ActiveX (the technology formerly known as OLE) is a collection of object-oriented capabilities based on COM. Visual Basic is the front end that successfully hides ActiveX's complexities -- making it possible for average programmers to develop powerful reusable software components in minimal time.

Appleman's complaint is that Visual Basic hides ActiveX's complexities so successfully that programmers are left in the dark. The philosophy behind the Microsoft documentation is something like "You don't need to know how a car works to drive it." Appleman's answer might be "Yes, but you ought to know enough to understand why it's a bad idea to drive on a rough road or into a river or off a cliff."

Appleman's definition of an expert is someone who understands the fundamentals of a subject. He hopes to give you such a good grounding in using Visual Basic for ActiveX and COM development that you'll think all the techniques he describes are obvious.

Appleman's day job is creating reusable components for sale. That forces him to focus continually on all the right issues. He wrote this book from that perspective. If you want to build reusable components of high quality, this book is a very good place to start. 


Programming Distributed Applications with COM and Microsoft Visual Basic 6.0 by Ted Pattison (Microsoft Press, Redmond WA, 1998, 344pp plus CD, ISBN 1-57231-961-5, mspress.microsoft.com, $44.99)

Pattison thinks COM is the most important thing a Windows programmer can learn. Unfortunately, the early COM documentation was hard to understand without thorough grounding in C++. Pattison wrote this book to help Visual Basic programmers understand COM and to help C++ programmers understand how Visual Basic handles COM.

Pattison's book is short on examples, but the accompanying CD contains complete, functioning examples that you can run and examine. This is in keeping with Pattison's general approach. The material is all there. It's concise. You have to figure out the subtleties for yourself.

If you're a fairly sophisticated programmer and you want a quick tour of the COM basics without someone holding your hand, this book is an excellent choice.


Perl

Larry Wall's Perl language (Micro Review, October 97) is a wonderful example of collaborative software development. A key to making this collaborative effort successful has been the commitment and support of Tim O'Reilly and his company, O'Reilly associates. Originally known for a few definitive Unix books, O'Reilly Associates has grown into the leading publisher of books about Perl, Linux, Apache, Python, Tcl, and other collaborative open source projects.

The common gateway interface (CGI) is the standard protocol for using server-side computer programs to add dynamic content to web pages. Perl has become the leading language for CGI programming.
  

Perl Resource Kit for Windows (O'Reilly, Sebastopol CA, 1998, 4 volumes plus CD, ISBN 1-56592-409-6, www.oreilly.com, $149.95)

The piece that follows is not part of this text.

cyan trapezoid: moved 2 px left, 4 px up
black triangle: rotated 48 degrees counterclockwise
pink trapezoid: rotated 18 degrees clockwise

The software in this kit is free. You pay for the books and the CD.

Perl is a moving target. As soon as a book or CD appears it begins to become outdated. Nonetheless, this kit is a definitive Perl distribution for the Windows environment. It includes hundreds of Perl modules from the comprehensive Perl archive network (CPAN). You have to start somewhere, and this snapshot of Perl is as good a place as any.

The Perl distribution contains both client side and server side components. The Perl Utilities Guide by Brian Jepson, one of the four books in the kit, leads you through the complexities of installing and configuring those components. It also gives you an overview of how to write, debug, and run Perl programs within the framework of the Windows component object model (COM).

Programming with Perl Modules by Erik Olson, the second book in the kit, gives examples of how to use the most popular CPAN modules to develop applications. He devotes a chapter to Lincoln Stein's CGI.pm, a module to support CGI applications.

The Perl community values and rewards good documentation. Perl programmers produce documentation for their modules using a markup language called pod (for plain old documentation). The final two books in the kit contain David Futato's compilation of written documentation for many of the CPAN modules.


Learning Perl/Tk by Nancy Walsh (O'Reilly, Sebastopol CA, 1999, 376pp, ISBN 1-56592-314-6, www.oreilly.com, $32.95)

Visual Basic provides designers an easy, visual way to specify, arrange, customize, and program graphical elements. This has made it the most popular tool for producing graphic user interfaces (GUIs) for distributed applications.

The Tk toolkit, originally developed for the Tcl language, gives Perl many of the same GUI development tools that Visual Basic has. This book explains how Perl and Tk work together, and it provides step-by-step instructions for using all of Tk's graphical elements.

Unlike Visual Basic, which hides such details, Tk makes its geometry management explicit. Walsh covers this material carefully in a lengthy chapter. Reading it is a good way to learn to use Tk effectively.

The book does not teach Perl programming, but it is a worthwhile introduction to Perl/Tk.


Perl and CGI for the World Wide Web by Elizabeth Castro (Peachpit, Berkeley CA, 1999, 272pp, ISBN 0-201-35358-X, www.peachpit.com, $18.99)

The Peachpit Visual Quickstart Guide series, and Elizabeth Castro's books in particular, are examples of user help at its best.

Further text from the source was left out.